Activity>
Write out the entries exactly, leaving out every picture.

Records to process>
··········
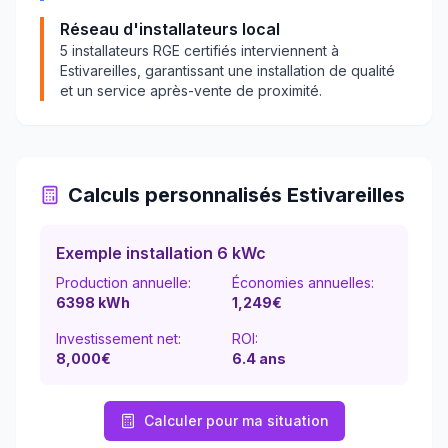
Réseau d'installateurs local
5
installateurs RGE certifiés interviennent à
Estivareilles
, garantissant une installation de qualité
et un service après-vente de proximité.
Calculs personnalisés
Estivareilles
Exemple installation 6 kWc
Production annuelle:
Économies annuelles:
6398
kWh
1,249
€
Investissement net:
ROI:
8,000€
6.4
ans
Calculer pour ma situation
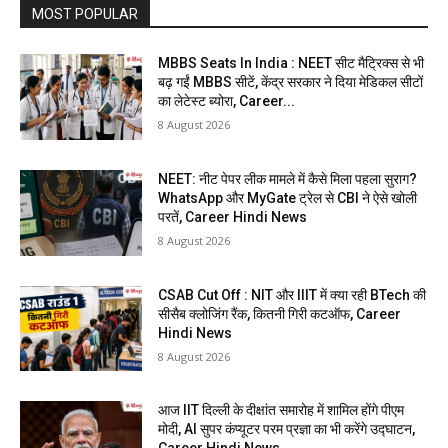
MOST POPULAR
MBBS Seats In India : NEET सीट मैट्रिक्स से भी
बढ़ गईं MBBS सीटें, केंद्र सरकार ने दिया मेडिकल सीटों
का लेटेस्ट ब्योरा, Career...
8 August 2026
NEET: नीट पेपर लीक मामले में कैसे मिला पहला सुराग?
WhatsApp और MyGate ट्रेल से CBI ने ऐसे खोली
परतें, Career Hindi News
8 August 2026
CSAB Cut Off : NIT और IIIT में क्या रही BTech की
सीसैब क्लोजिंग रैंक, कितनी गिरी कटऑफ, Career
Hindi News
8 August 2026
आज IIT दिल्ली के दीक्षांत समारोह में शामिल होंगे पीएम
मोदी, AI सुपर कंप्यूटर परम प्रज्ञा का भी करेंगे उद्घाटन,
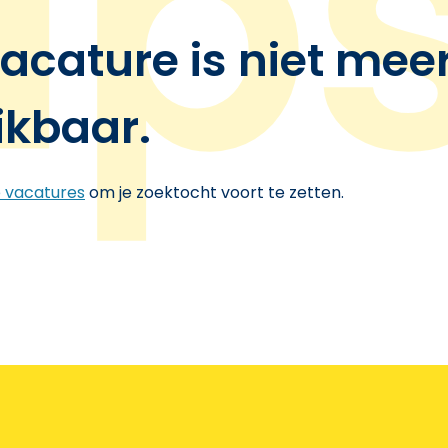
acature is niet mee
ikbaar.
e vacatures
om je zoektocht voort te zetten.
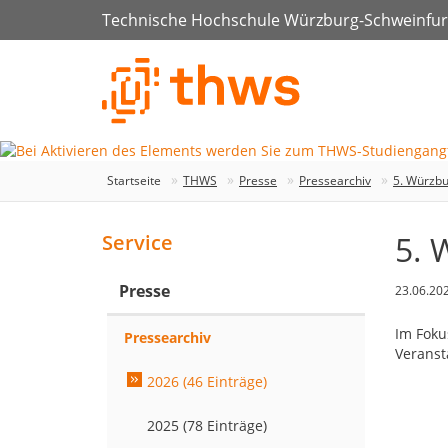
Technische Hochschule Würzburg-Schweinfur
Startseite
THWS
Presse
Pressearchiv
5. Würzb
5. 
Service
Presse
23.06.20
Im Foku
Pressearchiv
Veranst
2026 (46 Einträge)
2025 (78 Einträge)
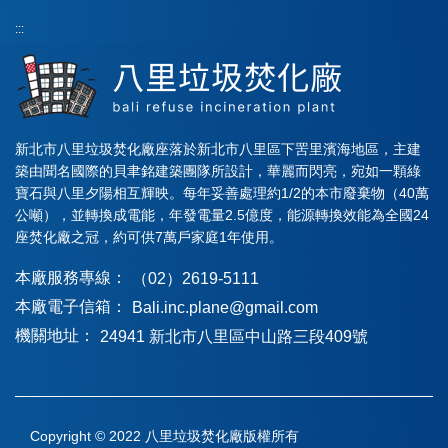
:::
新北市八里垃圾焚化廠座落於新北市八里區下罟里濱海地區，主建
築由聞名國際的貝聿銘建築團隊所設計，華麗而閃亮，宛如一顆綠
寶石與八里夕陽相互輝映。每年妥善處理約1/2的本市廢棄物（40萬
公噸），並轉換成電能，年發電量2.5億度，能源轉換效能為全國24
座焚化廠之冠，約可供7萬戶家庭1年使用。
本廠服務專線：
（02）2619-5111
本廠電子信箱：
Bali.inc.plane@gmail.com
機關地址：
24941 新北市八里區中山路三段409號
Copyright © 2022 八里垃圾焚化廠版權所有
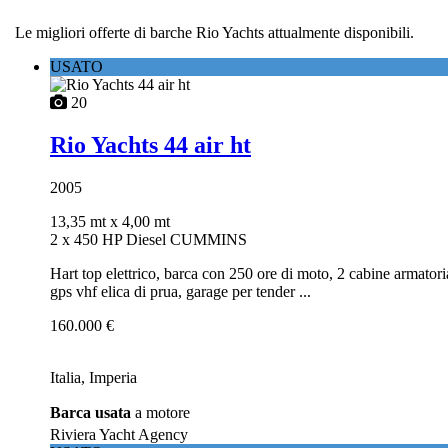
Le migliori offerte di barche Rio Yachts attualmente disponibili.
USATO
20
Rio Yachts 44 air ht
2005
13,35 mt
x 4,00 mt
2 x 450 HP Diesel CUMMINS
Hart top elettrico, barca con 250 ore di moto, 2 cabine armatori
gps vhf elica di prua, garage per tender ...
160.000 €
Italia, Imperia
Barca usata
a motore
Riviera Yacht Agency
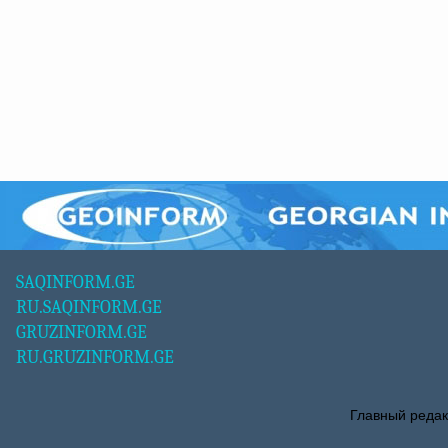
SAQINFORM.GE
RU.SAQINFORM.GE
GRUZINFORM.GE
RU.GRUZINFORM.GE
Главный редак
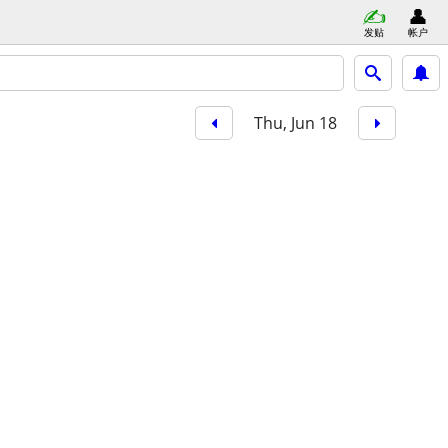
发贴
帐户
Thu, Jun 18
··········
Response for this exercise>
Réseau d'installateurs local
5
installateurs RGE certifiés interviennent à
Estivareilles
, garantissant une installation de qualité
et un service après-vente de proximité.
Calculs personnalisés
Estivareilles
Exemple installation 6 kWc
Production annuelle:
Économies annuelles:
6398
kWh
1,249
€
Investissement net:
ROI:
8,000€
6.4
ans
Calculer pour ma situation
MOST POPULAR
MBBS Seats In India : NEET सीट मैट्रिक्स से भी
बढ़ गईं MBBS सीटें, केंद्र सरकार ने दिया मेडिकल सीटों
का लेटेस्ट ब्योरा, Career...
8 August 2026
NEET: नीट पेपर लीक मामले में कैसे मिला पहला सुराग?
WhatsApp और MyGate ट्रेल से CBI ने ऐसे खोली
परतें, Career Hindi News
8 August 2026
CSAB Cut Off : NIT और IIIT में क्या रही BTech की
सीसैब क्लोजिंग रैंक, कितनी गिरी कटऑफ, Career
Hindi News
8 August 2026
आज IIT दिल्ली के दीक्षांत समारोह में शामिल होंगे पीएम
मोदी, AI सुपर कंप्यूटर परम प्रज्ञा का भी करेंगे उद्घाटन,
acature is niet mee
ikbaar.
e vacatures
om je zoektocht voort te zetten.
Technische Hochschule Würzburg-Schweinfur
Startseite
THWS
Presse
Pressearchiv
5. Würzb
5. 
Service
Presse
23.06.20
Im Foku
Pressearchiv
Veranst
2026 (46 Einträge)
2025 (78 Einträge)
:::
新北市八里垃圾焚化廠座落於新北市八里區下罟里濱海地區，主建
築由聞名國際的貝聿銘建築團隊所設計，華麗而閃亮，宛如一顆綠
寶石與八里夕陽相互輝映。每年妥善處理約1/2的本市廢棄物（40萬
公噸），並轉換成電能，年發電量2.5億度，能源轉換效能為全國24
座焚化廠之冠，約可供7萬戶家庭1年使用。
本廠服務專線：
（02）2619-5111
本廠電子信箱：
Bali.inc.plane@gmail.com
機關地址：
24941 新北市八里區中山路三段409號
Copyright © 2022 八里垃圾焚化廠版權所有
Le migliori offerte di barche Rio Yachts attualmente disponibili.
USATO
20
Rio Yachts 44 air ht
2005
13,35 mt
x 4,00 mt
2 x 450 HP Diesel CUMMINS
Hart top elettrico, barca con 250 ore di moto, 2 cabine armatori
gps vhf elica di prua, garage per tender ...
160.000 €
Italia, Imperia
Barca usata
a motore
Riviera Yacht Agency
SAQINFORM.GE
RU.SAQINFORM.GE
GRUZINFORM.GE
RU.GRUZINFORM.GE
Главный редак
发贴
帐户
Thu, Jun 18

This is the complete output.